McMillian also reminds us what narcissistic monsters the groups’ founders, John Lennon and Brian Jones, could be at their worst. The latter was often loathed and picked on by his bandmates, and this set the generally unhappy group dynamic of the Stones early. (Jones, a blues purist who couldn’t write a successful rock song, wound up dead in his swimming pool at twenty-seven.) There was only one real Beatles power struggle, and it ended the band. So while the Beatles broke up and secured their everlasting greatness, the Stones went on to become the Methuselah Quartet, largely neglecting on a recent tour to play songs written after 1981.

The Stones never became friends with one another the way the Beatles did, and Lennon himself once admitted that after he met Paul, “I had to make a decision. . . . To let the group be stronger [with Paul], or to let me be stronger [without him].” In his recent memoir, Life, Keith Richards mysteriously claims to miss Mick Jagger, despite having been in a band with him for half a century. But here is Ringo Starr talking about being a Beatle: “In the old days we’d have the hugest hotel suites, the whole floor of a hotel, and the four of us would end up in the bathroom, just to be with each other.”

The Stones, in their heyday, were generally regarded as cooler than the Beatles, which greatly bothered John Lennon. The Rolling Stones were undoubtedly cooler than the Beatles, but who would argue that this signifies the greater band? I suspect Glenn O’Brien might. In his introduction to The Cool School: Writing from America’s Hip Underground (Library of America, $27.95), which he also edited, O’Brien writes, “Cool isn’t something invented recently. . . . When the tribe was having a war dance, the cool one wasn’t dancing, but he might have been playing a drum in the corner. Syncopated.” As Jesus said, the hipster we will always have with us.
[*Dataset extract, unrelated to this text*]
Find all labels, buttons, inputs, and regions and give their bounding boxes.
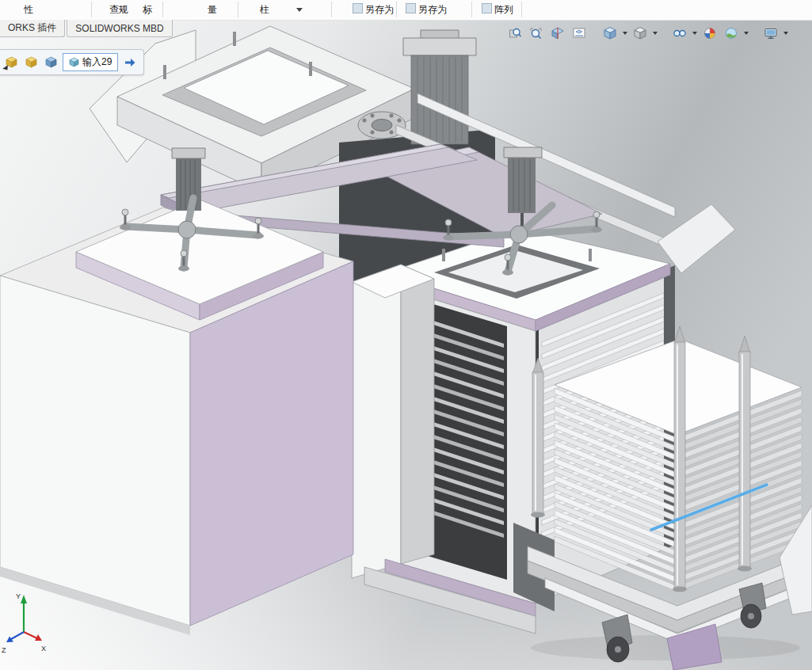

Mick Jagger and Keith Richards at Madison Square Garden, in New York City, 1972 © Bob Gruen. Courtesy Fahey/Klein Gallery, Los Angeles

Mick Jagger and Keith Richards at Madison Square Garden, in New York City, 1972 © Bob Gruen. Courtesy Fahey/Klein Gallery, Los Angeles

With The Cool School, O’Brien has assembled what he describes as “a louche amuse bouche . . . a primer and inspiration for future thought crime,” with work by writers as diverse as Henry Miller, Delmore Schwartz, LeRoi Jones, Emily XYZ, and Eric Bogosian. While there are terrific pieces of writing here (Miles Davis’s account of looking for Charlie Parker; an excerpt from Nick Tosches’s wonderfully bizarre biography of Dean Martin; Lynne Tillman’s “Madame Realism Asks: What’s Natural About Painting?”), the “cool” has mostly evaporated. Norman Mailer’s charmlessly dated “The White Negro” reads like what it was — the work of a Dexedrine-powered mind wandering a cannabis-lined hedge maze: “By this premise the hipster is a psychopath, and yet not a psychopath but the negation of the psychopath for he possesses the narcissistic detachment of the philosopher.” It is among the least cool things Mailer ever wrote. (Far better would have been just about anything from Of a Fire on the Moon, one of the coolest books ever written.) Like much of what O’Brien has assembled — the comedian George Carlin’s poetry, for instance — “The White Negro” seems to regard actual literary or expressive content as a secondary (or even tertiary) concern. The Cool School does nothing to overrule one’s suspicion that to be cool, to be a hipster of any generation, is to make the conscious choice, every step of the way through life, to care about the wrong damn thing.